Every woman has her own personal journey. Each path is unique, and though you mostly go through it alone, there are times when you find yourself among like-minded individuals who are going the same way. Some may stay with you for a few days, while others a few years, but it’s your story and at some point, you will need to do without them.
Among these like-minded individuals are people who equip you with better knowledge that will immensely improve the quality of your journey. However, there are others who are simply deadweight. As harsh as it sounds, these are the ones you might need to cut ties from.
This is the brutal truth of both your personal and professional life: if you want to fly high, you need to leave people who are dragging you down. Entrepreneur and motivational speaker Jim Rohn once said, “You are the average of the five people you spend the most time with.” If these five people are nothing but negative, then you’ll have a hard time moving forward because:
1. Negativity is contagious.
Have you ever been with a person who’s all doom and gloom, and you feel down even after he or she has left? The reason for this is that you can easily assimilate the moods of others.

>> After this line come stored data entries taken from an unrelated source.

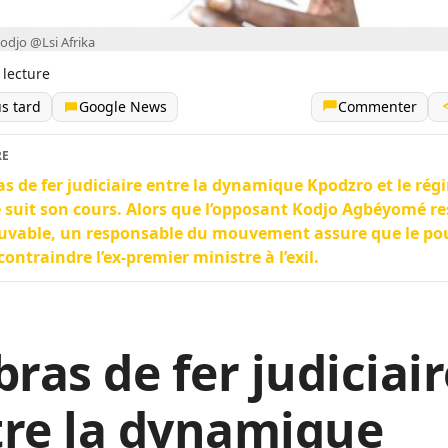
djo @Lsi Afrika
 lecture
us tard
Google News
Commenter
RE
as de fer judiciaire entre la dynamique Kpodzro et le rég
suit son cours. Alors que l’opposant Kodjo Agbéyomé re
uvable, un responsable du mouvement assure que le po
contraindre l’ex-premier ministre à l’exil.
bras de fer judiciai
tre la dynamique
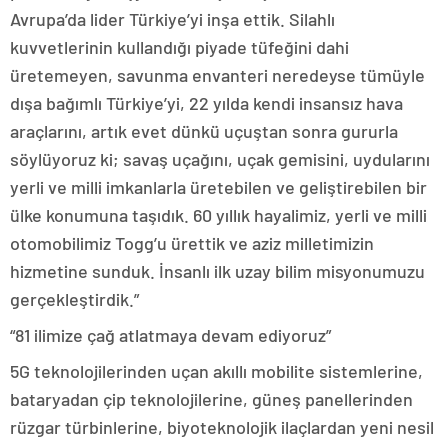
Avrupa’da lider Türkiye’yi inşa ettik. Silahlı
kuvvetlerinin kullandığı piyade tüfeğini dahi
üretemeyen, savunma envanteri neredeyse tümüyle
dışa bağımlı Türkiye’yi, 22 yılda kendi insansız hava
araçlarını, artık evet dünkü uçuştan sonra gururla
söylüyoruz ki; savaş uçağını, uçak gemisini, uydularını
yerli ve milli imkanlarla üretebilen ve geliştirebilen bir
ülke konumuna taşıdık. 60 yıllık hayalimiz, yerli ve milli
otomobilimiz Togg’u ürettik ve aziz milletimizin
hizmetine sunduk. İnsanlı ilk uzay bilim misyonumuzu
gerçekleştirdik.”
“81 ilimize çağ atlatmaya devam ediyoruz”
5G teknolojilerinden uçan akıllı mobilite sistemlerine,
bataryadan çip teknolojilerine, güneş panellerinden
rüzgar türbinlerine, biyoteknolojik ilaçlardan yeni nesil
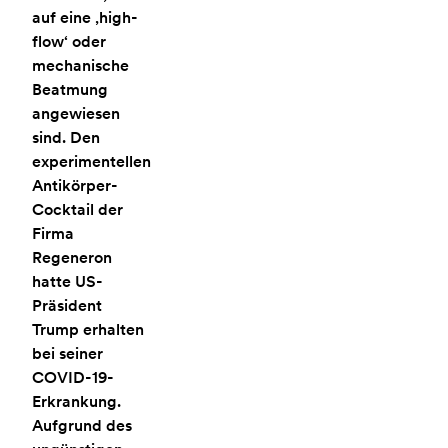
auf eine ‚high-
flow‘ oder
mechanische
Beatmung
angewiesen
sind. Den
experimentellen
Antikörper-
Cocktail der
Firma
Regeneron
hatte US-
Präsident
Trump erhalten
bei seiner
COVID-19-
Erkrankung.
Aufgrund des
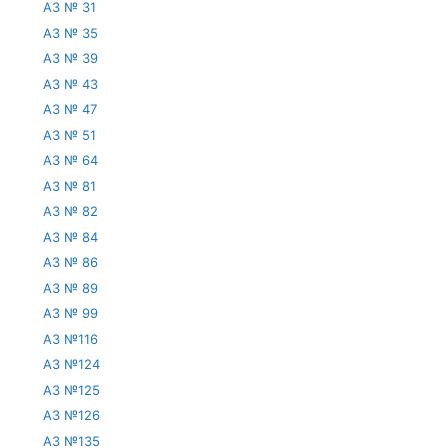
АЗ № 31
АЗ № 35
АЗ № 39
АЗ № 43
АЗ № 47
АЗ № 51
АЗ № 64
АЗ № 81
АЗ № 82
АЗ № 84
АЗ № 86
АЗ № 89
АЗ № 99
АЗ №116
АЗ №124
АЗ №125
АЗ №126
АЗ №135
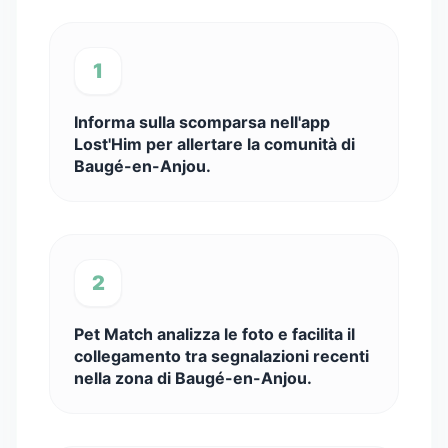
1
Informa sulla scomparsa nell'app
Lost'Him per allertare la comunità di
Baugé-en-Anjou.
2
Pet Match analizza le foto e facilita il
collegamento tra segnalazioni recenti
nella zona di Baugé-en-Anjou.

Many studies have been done regarding the effects of one’s emotions on another, and a feature on Psychology Today notes that “mimicry of a frown or a smile or other kinds of emotional expression trigger reactions in our brains that cause us to interpret expressions as our own feelings.” So if you’re often in the company of someone toxic, chances are, you’ll turn into a rain cloud yourself.
2. Negative people may put your reputation on the line.
It’s a classic story – a successful woman gives her forever jobless friend a chance and recommends her for a position in a colleague’s team. Everything starts off okay, until her friend starts flaking out of responsibilities and becomes an all-around nightmare. When they have a confrontion, Ms. Successful gets a series of defensive complaints, and they end up right where they started, only this time, with a dented friendship.
Staying with your friend during their low points is important, but you should also make sure that you don’t lose anything to the storms that seem to be perpetually brewing in their lives. You need to take care of yourself first before you can take care of others.
3. Negative people will not allow you to succeed.
Misery needs company. “Friends” who are consistently miserable about their own lives would always want someone who can relate to their situation, and at times, would even get mad when they’re slowly becoming their own person. Words like “Dahil na-promote ka, ganyan ka na!” and questions like “Ano bang pinagyayabang mo?” usually connote their feelings of frustration, because they believe that if they can’t succeed, you mustn’t, either.
It’s okay to cling to relationships you’ve had for a long time, but if these have become destructive, you need to let go of them. It’s easier said than done because some of these toxic people have been part of your life for years, but think of it this way – as you have your own journey, so do they, and it’s something that they need to do on their own. It’s not like you’re cutting them off forever-you’re just waiting for them to come to their senses. In the meantime, surround yourself with positive people who will support you through your journey. You’ll find yourself improving as a person because of it.